**What needs to be done:** Could you find each line of the data below that contains the word "Bitcoin" and copy those lines?

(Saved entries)
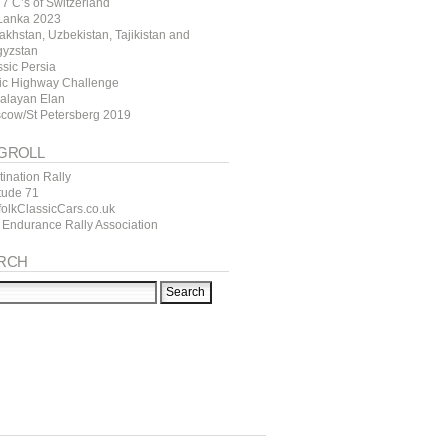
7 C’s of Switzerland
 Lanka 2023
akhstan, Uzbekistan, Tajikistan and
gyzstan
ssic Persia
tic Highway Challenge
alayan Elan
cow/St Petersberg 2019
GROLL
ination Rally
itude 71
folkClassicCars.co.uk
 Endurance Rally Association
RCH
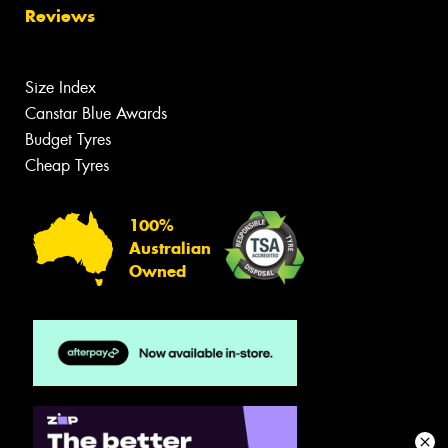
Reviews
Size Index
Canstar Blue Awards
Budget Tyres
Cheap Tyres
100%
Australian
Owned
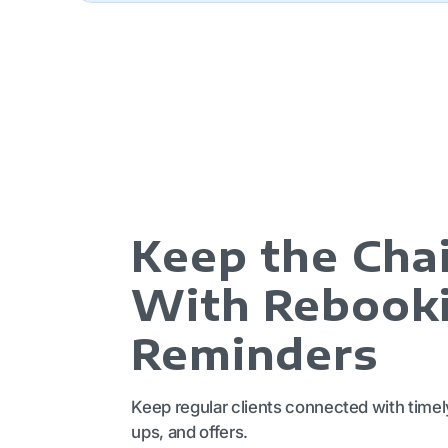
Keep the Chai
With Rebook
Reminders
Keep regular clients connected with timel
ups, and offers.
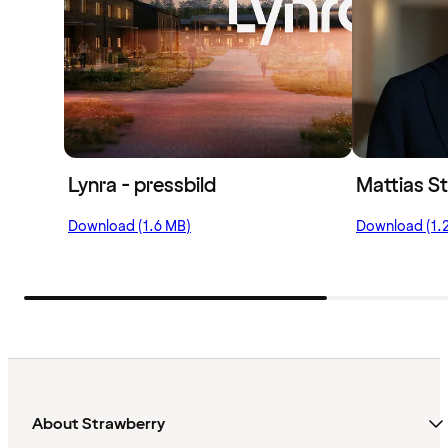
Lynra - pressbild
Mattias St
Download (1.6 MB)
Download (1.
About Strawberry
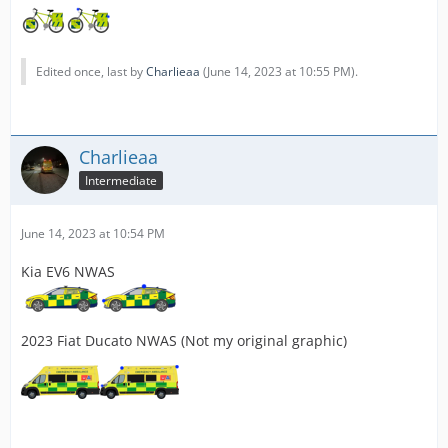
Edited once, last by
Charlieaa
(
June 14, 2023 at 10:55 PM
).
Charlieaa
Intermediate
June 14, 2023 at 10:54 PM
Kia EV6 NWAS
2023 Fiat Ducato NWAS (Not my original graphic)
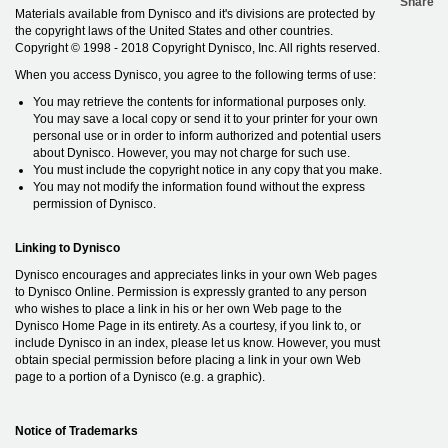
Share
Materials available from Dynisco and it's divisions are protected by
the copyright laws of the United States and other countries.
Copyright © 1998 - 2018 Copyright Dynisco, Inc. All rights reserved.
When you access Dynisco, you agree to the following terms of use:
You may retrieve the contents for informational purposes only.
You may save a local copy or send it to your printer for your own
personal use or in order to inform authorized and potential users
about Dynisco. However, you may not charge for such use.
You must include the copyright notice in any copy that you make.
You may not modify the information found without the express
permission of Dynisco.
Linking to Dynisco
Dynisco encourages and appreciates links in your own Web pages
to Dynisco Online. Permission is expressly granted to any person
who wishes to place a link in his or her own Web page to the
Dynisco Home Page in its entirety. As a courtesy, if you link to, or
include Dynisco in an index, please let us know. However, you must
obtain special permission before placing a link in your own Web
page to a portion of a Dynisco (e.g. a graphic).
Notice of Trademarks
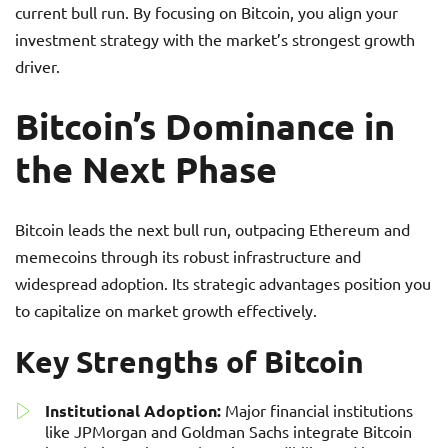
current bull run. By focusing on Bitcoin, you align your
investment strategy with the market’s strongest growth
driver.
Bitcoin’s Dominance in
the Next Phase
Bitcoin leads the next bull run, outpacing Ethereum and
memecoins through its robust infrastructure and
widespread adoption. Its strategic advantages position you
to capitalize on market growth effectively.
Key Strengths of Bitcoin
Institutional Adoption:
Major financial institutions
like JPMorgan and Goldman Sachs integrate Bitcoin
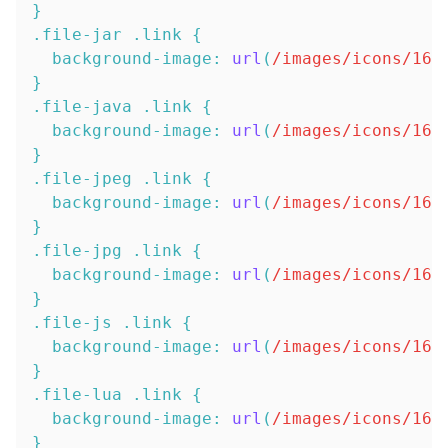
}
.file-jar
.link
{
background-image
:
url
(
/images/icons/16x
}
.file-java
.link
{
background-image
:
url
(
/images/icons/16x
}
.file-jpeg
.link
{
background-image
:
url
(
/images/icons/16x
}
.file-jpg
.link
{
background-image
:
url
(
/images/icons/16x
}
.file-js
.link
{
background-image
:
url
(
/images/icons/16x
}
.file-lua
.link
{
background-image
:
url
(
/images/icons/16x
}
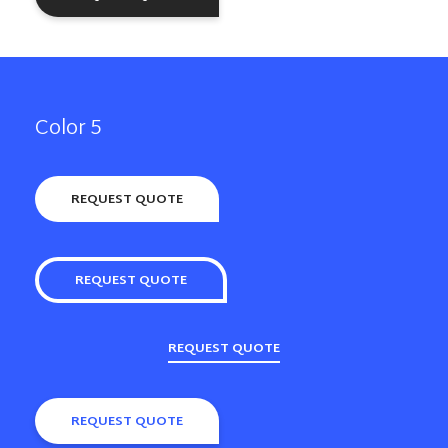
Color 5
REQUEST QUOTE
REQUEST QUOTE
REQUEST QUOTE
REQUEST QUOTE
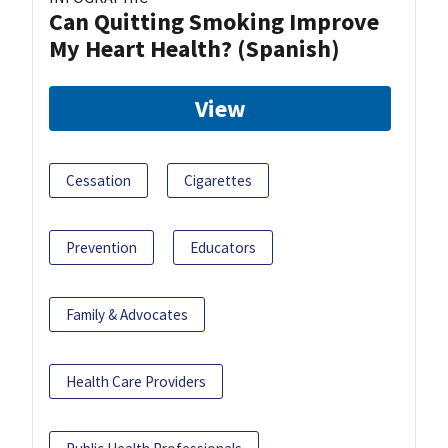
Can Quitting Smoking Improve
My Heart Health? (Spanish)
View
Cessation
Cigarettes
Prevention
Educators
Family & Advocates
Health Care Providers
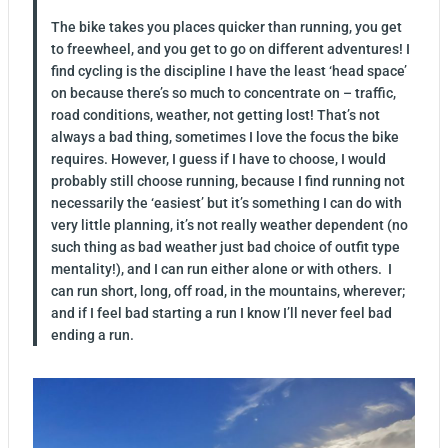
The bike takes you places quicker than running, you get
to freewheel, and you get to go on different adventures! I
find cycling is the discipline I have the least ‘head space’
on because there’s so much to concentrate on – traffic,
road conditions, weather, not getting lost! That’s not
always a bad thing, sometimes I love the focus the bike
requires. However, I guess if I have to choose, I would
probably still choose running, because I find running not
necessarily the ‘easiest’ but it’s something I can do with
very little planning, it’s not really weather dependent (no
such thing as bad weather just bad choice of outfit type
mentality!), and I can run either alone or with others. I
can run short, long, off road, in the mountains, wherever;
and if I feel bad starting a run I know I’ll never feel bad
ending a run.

**Answer:**
current bull run. By focusing on Bitcoin, you align your
Bitcoin’s Dominance in
Bitcoin leads the next bull run, outpacing Ethereum and
Key Strengths of Bitcoin
like JPMorgan and Goldman Sachs integrate Bitcoin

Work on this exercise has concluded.